History of B.C.

Last reviewed: March 20, 2024

The history of British Columbia begins with the Indigenous peoples, who have lived and flourished here for thousands of years.

Indigenous art, culture, languages, festivals and history are an important part of B.C.’s cultural make-up. Everywhere you travel, you will see Indigenous names for towns, cities, rivers, lakes, mountains and fjords. Some of these names go back many thousands of years. The city names Nanaimo, Kamloops and Chilliwack, for instance, are all derived from Indigenous words.

British, Spanish, Russian and American explorers began to visit the B.C. area in the 1750s. In the first half of the 19th century, the Hudson’s Bay Company expanded to the west of the Rocky Mountains and set up posts for trading fur and other goods. In 1849, Vancouver Island was colonized by the British. Soon after, the Gold Rush attracted tens of thousands of people to the interior of B.C.

B.C. was a British colony until 1871, when it joined Canada. In 1885, the Canadian Pacific Railway was completed, opening the country from east to west. The railway increased trade and the movement of people and resources from the Atlantic Ocean to the Pacific Ocean.

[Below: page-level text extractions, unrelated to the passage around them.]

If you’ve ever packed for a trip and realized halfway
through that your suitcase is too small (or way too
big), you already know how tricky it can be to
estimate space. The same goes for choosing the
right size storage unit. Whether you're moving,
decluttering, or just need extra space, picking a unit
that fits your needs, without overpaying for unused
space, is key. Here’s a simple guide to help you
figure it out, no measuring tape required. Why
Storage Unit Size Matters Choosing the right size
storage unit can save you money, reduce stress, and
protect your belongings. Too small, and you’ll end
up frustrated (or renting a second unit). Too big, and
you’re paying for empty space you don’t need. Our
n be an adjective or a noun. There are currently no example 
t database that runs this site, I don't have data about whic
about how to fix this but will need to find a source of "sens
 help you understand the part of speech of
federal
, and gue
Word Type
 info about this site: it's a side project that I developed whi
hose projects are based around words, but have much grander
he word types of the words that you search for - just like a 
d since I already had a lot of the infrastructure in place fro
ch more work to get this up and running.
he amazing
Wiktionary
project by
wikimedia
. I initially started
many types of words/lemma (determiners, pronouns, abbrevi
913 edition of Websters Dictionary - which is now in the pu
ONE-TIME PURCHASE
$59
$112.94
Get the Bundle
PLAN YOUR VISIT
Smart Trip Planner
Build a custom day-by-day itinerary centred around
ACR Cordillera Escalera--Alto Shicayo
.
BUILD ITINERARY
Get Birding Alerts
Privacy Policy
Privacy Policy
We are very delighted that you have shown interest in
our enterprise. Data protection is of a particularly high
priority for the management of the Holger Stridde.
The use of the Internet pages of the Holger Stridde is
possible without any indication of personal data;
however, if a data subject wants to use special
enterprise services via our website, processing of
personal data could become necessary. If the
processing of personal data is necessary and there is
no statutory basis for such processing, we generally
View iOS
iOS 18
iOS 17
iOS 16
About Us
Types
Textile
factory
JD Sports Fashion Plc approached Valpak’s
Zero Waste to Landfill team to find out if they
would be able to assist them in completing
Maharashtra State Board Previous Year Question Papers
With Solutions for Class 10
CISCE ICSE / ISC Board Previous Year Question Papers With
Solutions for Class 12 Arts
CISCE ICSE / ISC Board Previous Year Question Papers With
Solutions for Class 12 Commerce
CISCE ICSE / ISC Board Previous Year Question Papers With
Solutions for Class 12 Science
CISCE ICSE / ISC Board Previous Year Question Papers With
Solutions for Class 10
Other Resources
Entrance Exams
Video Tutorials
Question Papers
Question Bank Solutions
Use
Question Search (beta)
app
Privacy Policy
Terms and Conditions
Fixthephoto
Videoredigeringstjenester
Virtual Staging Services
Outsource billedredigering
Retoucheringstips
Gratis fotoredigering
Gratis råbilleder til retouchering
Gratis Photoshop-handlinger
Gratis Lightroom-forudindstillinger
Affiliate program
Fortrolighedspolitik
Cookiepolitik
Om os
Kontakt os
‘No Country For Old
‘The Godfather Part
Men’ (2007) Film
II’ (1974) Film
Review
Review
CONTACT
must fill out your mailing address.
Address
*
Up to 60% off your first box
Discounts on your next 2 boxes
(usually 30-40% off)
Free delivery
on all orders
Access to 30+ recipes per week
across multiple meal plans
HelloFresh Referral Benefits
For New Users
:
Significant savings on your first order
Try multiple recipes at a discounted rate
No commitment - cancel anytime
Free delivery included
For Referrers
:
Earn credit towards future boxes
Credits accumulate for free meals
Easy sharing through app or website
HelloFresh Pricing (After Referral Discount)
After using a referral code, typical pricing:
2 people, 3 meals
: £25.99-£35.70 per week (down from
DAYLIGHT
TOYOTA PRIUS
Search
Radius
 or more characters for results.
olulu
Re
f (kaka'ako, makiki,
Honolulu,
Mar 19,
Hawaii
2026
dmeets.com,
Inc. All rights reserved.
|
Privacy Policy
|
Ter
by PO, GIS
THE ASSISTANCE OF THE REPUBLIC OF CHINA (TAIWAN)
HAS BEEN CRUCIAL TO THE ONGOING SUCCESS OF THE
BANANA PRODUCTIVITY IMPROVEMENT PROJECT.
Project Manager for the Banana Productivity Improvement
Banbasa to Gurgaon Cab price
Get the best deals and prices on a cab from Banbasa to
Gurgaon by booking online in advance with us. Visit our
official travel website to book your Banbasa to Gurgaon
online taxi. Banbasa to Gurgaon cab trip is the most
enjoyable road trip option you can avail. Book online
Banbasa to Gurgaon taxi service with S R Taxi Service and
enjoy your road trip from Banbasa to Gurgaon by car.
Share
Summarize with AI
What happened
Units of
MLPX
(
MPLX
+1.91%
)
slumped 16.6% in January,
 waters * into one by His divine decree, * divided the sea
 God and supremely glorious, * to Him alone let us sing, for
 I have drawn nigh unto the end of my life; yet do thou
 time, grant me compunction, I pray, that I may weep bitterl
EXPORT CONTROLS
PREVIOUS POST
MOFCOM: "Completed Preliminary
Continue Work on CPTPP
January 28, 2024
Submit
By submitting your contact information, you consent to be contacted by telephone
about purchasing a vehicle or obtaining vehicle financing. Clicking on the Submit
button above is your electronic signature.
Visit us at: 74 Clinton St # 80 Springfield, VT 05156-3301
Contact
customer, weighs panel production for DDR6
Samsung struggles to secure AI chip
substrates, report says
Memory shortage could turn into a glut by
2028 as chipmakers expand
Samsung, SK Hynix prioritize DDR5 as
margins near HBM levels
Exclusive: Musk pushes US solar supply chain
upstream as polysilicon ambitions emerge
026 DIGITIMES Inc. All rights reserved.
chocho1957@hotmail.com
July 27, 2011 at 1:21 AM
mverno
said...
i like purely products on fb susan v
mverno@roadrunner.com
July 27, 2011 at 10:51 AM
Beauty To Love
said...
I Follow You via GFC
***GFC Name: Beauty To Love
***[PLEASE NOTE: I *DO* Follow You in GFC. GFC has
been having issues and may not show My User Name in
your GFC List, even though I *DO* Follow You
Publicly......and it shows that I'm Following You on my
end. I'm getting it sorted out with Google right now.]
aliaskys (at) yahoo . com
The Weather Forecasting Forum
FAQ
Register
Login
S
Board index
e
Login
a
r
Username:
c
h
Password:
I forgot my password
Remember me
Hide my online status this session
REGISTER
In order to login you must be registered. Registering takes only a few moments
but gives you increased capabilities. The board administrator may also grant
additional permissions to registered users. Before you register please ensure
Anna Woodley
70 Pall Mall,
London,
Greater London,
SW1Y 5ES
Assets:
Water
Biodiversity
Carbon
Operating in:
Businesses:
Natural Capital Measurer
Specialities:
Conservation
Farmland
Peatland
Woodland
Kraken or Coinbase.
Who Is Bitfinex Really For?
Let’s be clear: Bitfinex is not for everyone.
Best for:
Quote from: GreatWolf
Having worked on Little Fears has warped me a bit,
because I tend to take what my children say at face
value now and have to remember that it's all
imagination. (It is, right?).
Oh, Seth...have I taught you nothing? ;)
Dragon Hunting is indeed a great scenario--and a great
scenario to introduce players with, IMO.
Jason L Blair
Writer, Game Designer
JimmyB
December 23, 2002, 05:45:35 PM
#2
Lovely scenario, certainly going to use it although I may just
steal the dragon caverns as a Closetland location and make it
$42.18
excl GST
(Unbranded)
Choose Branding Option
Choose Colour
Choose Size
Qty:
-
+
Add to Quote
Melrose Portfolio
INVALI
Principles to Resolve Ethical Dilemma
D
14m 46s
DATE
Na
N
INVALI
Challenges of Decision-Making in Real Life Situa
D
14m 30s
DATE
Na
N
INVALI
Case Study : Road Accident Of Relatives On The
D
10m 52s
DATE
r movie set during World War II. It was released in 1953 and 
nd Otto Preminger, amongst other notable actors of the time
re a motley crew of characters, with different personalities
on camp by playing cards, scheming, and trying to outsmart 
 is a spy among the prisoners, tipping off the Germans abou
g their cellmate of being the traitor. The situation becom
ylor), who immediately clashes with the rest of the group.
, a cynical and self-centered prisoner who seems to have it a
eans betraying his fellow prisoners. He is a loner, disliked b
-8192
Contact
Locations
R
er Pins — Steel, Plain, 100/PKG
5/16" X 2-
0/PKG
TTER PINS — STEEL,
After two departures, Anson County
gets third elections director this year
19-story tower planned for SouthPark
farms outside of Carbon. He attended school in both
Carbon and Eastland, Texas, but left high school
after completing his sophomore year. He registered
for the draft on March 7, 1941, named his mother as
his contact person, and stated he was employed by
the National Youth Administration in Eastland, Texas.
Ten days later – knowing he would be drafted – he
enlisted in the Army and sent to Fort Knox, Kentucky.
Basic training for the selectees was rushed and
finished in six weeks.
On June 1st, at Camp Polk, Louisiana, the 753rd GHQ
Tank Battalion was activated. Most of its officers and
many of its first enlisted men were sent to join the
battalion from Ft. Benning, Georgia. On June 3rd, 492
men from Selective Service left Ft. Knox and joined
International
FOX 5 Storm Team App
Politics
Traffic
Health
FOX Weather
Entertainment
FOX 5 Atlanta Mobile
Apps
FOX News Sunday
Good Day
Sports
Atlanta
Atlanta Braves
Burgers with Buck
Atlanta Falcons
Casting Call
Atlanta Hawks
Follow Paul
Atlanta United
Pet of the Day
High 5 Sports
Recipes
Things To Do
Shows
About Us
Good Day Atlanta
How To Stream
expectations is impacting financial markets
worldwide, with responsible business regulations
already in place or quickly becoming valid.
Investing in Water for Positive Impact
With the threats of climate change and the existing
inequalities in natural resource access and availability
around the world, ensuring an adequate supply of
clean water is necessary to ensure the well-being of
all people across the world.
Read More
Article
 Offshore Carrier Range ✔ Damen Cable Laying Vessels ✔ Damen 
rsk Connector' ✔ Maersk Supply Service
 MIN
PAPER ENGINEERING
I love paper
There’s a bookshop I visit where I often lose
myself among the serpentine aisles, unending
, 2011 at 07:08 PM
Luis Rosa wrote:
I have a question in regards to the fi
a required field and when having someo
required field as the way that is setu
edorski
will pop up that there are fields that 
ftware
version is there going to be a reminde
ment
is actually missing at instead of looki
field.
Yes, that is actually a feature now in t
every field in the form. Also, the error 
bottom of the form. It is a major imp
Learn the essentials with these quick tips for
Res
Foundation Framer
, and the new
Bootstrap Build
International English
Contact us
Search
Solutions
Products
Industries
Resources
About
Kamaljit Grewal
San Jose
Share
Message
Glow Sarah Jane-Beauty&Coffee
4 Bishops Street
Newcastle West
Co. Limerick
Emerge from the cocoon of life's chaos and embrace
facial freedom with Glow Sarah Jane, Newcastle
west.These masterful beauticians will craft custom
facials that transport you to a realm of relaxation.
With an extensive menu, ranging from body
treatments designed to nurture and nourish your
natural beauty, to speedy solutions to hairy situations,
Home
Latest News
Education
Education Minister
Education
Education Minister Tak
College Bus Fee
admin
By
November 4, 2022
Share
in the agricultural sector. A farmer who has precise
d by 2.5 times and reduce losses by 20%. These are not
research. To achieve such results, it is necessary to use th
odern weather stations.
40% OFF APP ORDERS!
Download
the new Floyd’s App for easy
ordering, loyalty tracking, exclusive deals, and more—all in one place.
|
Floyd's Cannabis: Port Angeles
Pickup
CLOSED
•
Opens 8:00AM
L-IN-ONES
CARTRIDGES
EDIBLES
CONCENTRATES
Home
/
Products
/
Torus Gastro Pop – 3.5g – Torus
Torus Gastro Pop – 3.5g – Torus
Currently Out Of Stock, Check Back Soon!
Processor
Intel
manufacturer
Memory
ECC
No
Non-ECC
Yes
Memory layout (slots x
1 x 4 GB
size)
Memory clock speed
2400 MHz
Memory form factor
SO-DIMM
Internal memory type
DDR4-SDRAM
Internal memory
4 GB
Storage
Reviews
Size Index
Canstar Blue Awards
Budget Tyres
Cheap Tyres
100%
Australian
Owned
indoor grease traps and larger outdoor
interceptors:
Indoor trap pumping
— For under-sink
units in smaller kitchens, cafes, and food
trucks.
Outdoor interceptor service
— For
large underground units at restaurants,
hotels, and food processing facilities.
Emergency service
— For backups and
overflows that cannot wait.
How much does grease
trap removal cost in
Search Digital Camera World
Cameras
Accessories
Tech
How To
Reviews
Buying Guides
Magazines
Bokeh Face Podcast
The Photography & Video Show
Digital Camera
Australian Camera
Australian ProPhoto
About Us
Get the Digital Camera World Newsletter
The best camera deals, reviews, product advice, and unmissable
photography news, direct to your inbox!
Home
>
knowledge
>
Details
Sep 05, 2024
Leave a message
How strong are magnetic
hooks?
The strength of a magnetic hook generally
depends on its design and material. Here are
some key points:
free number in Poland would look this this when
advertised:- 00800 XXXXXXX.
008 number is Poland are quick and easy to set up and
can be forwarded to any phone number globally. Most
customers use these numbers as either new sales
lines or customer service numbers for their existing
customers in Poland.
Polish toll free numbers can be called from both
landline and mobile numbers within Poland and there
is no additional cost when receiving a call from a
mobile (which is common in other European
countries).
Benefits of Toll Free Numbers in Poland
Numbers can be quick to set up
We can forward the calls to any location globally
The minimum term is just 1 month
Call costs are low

The 20th century was a time of expansion and growth. Major dams were built to power a growing province. The TransCanada highway was completed, allowing for easier movement of goods and services. Many people moved to B.C. to take advantage of its quality of life and abundant economic opportunities.

In 2010, B.C. hosted the Olympic and Paralympic Winter Games in Vancouver and Whistler.